4.2BSD non-blocking sockets and selects

Brian Thomson thomson at utcsrgv.UUCP
Wed Dec 21 09:59:28 AEST 1983


Index: sys/uipc_socket.c h/socketvar.h 4.2BSD

Description:
	If you do a select() for writing on a non-blocking 
    SOCK_STREAM socket, and there is some send queue buffer space
    available, it will tell you the socket can be written.
    But sosend() insists that all writes to non-blocking sockets
    be atomic, and will return EWOULDBLOCK if there is not enough
    buffer space for the entire write to go in one shot.

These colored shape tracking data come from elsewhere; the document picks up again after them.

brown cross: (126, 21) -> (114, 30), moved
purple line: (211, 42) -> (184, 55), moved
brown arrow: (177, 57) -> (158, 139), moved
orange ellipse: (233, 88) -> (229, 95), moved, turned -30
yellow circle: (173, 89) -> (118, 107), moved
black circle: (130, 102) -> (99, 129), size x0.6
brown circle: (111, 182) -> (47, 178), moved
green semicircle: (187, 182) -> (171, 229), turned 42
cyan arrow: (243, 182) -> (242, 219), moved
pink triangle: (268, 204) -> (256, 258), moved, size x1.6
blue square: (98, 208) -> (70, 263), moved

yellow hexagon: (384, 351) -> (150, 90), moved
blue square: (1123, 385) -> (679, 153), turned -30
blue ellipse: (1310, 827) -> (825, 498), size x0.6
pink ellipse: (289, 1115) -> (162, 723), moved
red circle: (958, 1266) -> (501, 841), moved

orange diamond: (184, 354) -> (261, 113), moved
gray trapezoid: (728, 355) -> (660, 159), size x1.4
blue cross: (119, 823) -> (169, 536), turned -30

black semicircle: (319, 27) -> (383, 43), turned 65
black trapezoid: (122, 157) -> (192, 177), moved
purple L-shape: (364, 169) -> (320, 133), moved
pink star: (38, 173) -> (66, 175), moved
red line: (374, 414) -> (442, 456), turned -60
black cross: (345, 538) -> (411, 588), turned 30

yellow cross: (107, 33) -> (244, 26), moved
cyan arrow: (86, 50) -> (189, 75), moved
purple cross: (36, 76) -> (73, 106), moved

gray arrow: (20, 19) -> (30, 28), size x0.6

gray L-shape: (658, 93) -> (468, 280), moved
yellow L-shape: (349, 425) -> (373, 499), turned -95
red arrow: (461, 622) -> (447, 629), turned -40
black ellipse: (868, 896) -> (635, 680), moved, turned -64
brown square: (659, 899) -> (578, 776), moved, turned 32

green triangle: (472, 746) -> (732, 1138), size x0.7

	This behaviour is OK for non-stream sockets, but streams
    should allow partial writes.  A couple of distributed utilities
    agree with me ...

Repeat-by:
	Both rlogind(1) and telnetd(1) are prepared for partial
    socket writes.  Try this:
	% rlogin localhost
	< message of the day >
	% cat /usr/dict/words
	<blah>
	<blah>
	<blah>
	~^Z		(i.e. suspend the rlogin locally)
	Stopped
	% jobs
	[1] Stopped		rlogin localhost
	% 
    An iostat at this point will show (unless you happen to exactly fill
    the send queue) that your system is being eaten alive by rlogind.

Fix:
	Allow partial writes to non-blocking sockets unless the
    underlying protocol is atomic.  This is consistent with the
    behaviour of non-blocking ttys, which are a good model
    for stream-oriented sockets.
    In file /sys/h/socketvar.h, change:

	#define	sosendallatonce(so) \
            (((so)->so_state & SS_NBIO) || ((so)->so_proto->pr_flags & PR_ATOMIC))
  
    to
	#define	sosendallatonce(so) \
            ((so)->so_proto->pr_flags & PR_ATOMIC)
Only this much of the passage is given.